Sunday, December 2, 2007

Feminism & Pornography

Pornography: Is it empowering women or is it degrading women?

Here's a video from YouTube. The texts the protester is wearing and flashing to people include:
Make Love Not Porn.
Make 69 Not Porn.
Porn is fake - Girls are real.
Porn is RAPE - Girls are real.



Do you think that the porn industry, or the sexualization of violence in general contributes to violence against women?

2 comments:

Anonymous said...

I think it's a mistake to divide these things into either/or arguments, and I also think it's a mistake to view "the porn industry" as a single, monolithic entity.

There are a lot of different people and groups of people making porn for a lot of different reasons. Most of the people involved in porn are in it for the wrong reasons, producing something that is most likely making the world a worse place to live in. But I believe this to be true of all genres of mass media being produced today, and I don't think porn is an any worse offender than the others.

Probably, it's empowering a few, and degrading many. Probably, it's empowering some, and degrading them at the same time.

Like the music industry, like the fashion industry, like reality TV, like advertising. Maybe the ratios are worse in porn, but I doubt it. Any career path that trades in image alone is a dangerous path indeed.

Personally I'm not a fan of the "monkey see, monkey do" argument that people use to condemn certain forms of media. I'm not convinced that playing violent videogames incites people to actual violence, and I'm not convinced that someone who watches a gangbang video would ever necessarily want to participate in one.

Attacking pornography has kind of come back into vogue in feminist circles lately, and while I'm sympathetic to some of the points that have been made, ultimately I don't think it's a productive fixation.

Anyway it comes down to personal bias, ultimately.
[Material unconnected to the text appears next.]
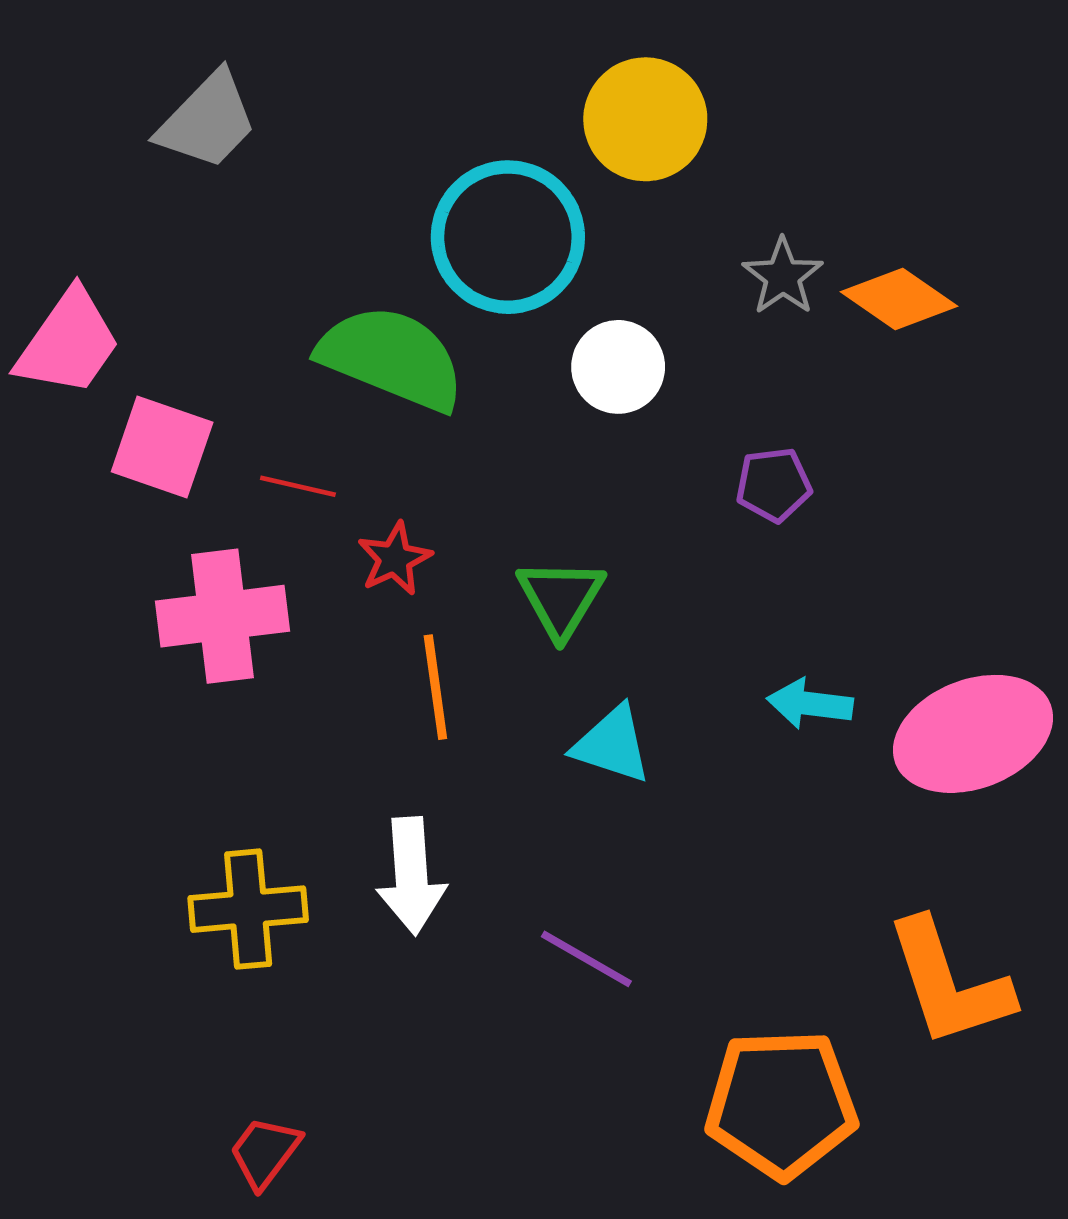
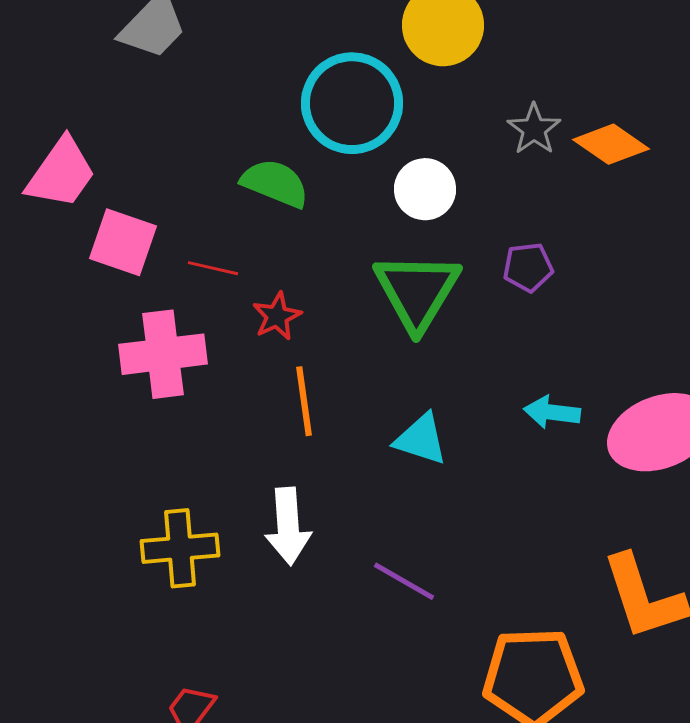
green semicircle: (392, 358) -> (275, 183), size x0.7
green triangle: (561, 598) -> (417, 291), moved, size x1.5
Do you think that images are made by society or society is made by images, or is it a feedback loop?

I guess I'm pretty pessimistic about the whole matter, but I think the only way to change things is to become an image-maker yourself, and create (or support) images which contain the kind of content you believe in. Condemnation, bans, and attacks in general just put people on the defensive, and then they don't listen to you anymore.

The problem with the protest video is that it's poorly made and boring to watch, and the protester comes across as smug and self-rightous rather than funny, interesting, or, you know, "right".

cyberfeminist said...

i agree. i'm not completely anti-porn. maybe i'd say i'm pro-erotica, anti-porn. A lot of porn goes way too far. the first time i was in a sex-shop i saw a whole section on 'titty torture'. I couldn't believe this even existed, let alone an entire SHELF dedicated to it.
I'm not sure why these women are taking part in these, I'd like to read an expose on this industry or something...maybe then i'd understand it better.

I do believe that pornography is another media that makes men believe they are 'superior' to women. I think some porn makes men think they can treat women like shit, and that its considered 'manly' and even 'sexy' to degrade women.

I've been standing in circles with guys talking about sex, and it's unbelievable what comes out of their mouths.